Malgré ces premières données encourageantes, plusieurs incertitudes demeurent. L’étude Similarweb ne précise pas si le facteur 2,5 s’applique uniformément à tous les secteurs ou s’il varie significativement. Les trois cas analysés (finance, voyage, beauté) montrent des écarts importants dans les taux de visite absolus, suggérant que l’impact dépend du contexte.

Autre question : la stabilité des recommandations. ChatGPT est régulièrement mis à jour, et rien ne garantit qu’un site recommandé aujourd’hui le sera encore dans six mois. « Nous avons constaté des variations importantes d’une version de modèle à l’autre », observe un consultant en AIO. « Une marque citée systématiquement par GPT-4 peut disparaître des réponses de GPT-4.5. »

Enfin, l’opacité des critères pose un problème de contrôle. Contrairement au SEO, où des guidelines officielles existent, l’AIO reste une boîte noire. Les entreprises optimisent à l’aveugle, sans certitude sur ce qui fonctionne réellement. « C’est le Far West », résume une responsable marketing. « Nous testons, mesurons, ajustons, mais sans garantie. »

Vers une monétisation du canal ?

L’étude Similarweb intervient dans un contexte particulier : OpenAI explore activement des modèles de monétisation au-delà de l’abonnement ChatGPT Plus. En avril 2026, des publicités Amazon ont été repérées dans certaines réponses ChatGPT, selon Business Insider. Un signal que le canal pourrait basculer d’un modèle gratuit (recommandations organiques) à un modèle payant (recommandations sponsorisées), à l’image de Google Ads.

« Si OpenAI lance un programme publicitaire, cela changerait complètement la donne », prévient un analyste du secteur. « Le facteur 2,5 actuel reflète des recommandations organiques. Avec des placements payants, nous pourrions voir une concentration du trafic sur les annonceurs, au détriment des sites optimisés naturellement. »

Cette perspective inquiète certains professionnels, qui y voient un risque de reproduire les travers du SEO : une course aux enchères où les budgets l’emportent sur la pertinence. D’autres y voient au contraire une opportunité : « Si le trafic ChatGPT convertit vraiment mieux, investir dans des recommandations sponsorisées pourrait être plus rentable que Google Ads », estime un directeur acquisition.

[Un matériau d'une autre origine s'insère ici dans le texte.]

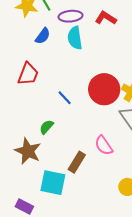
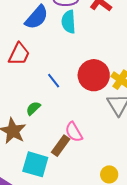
blue semicircle: (43, 36) -> (37, 17), size x1.5
pink semicircle: (104, 145) -> (74, 132), moved

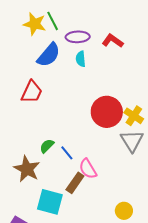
cyan semicircle: (69, 22) -> (81, 59), size x0.7
blue line: (54, 81) -> (67, 153), moved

Implications réglementaires et éthiques

Au-delà des enjeux marketing, cette étude soulève des questions de régulation. En Europe, le Digital Services Act (DSA) impose aux grandes plateformes de recommandation une transparence sur leurs algorithmes. ChatGPT, avec ses centaines de millions d’utilisateurs, pourrait tomber sous le coup de cette législation.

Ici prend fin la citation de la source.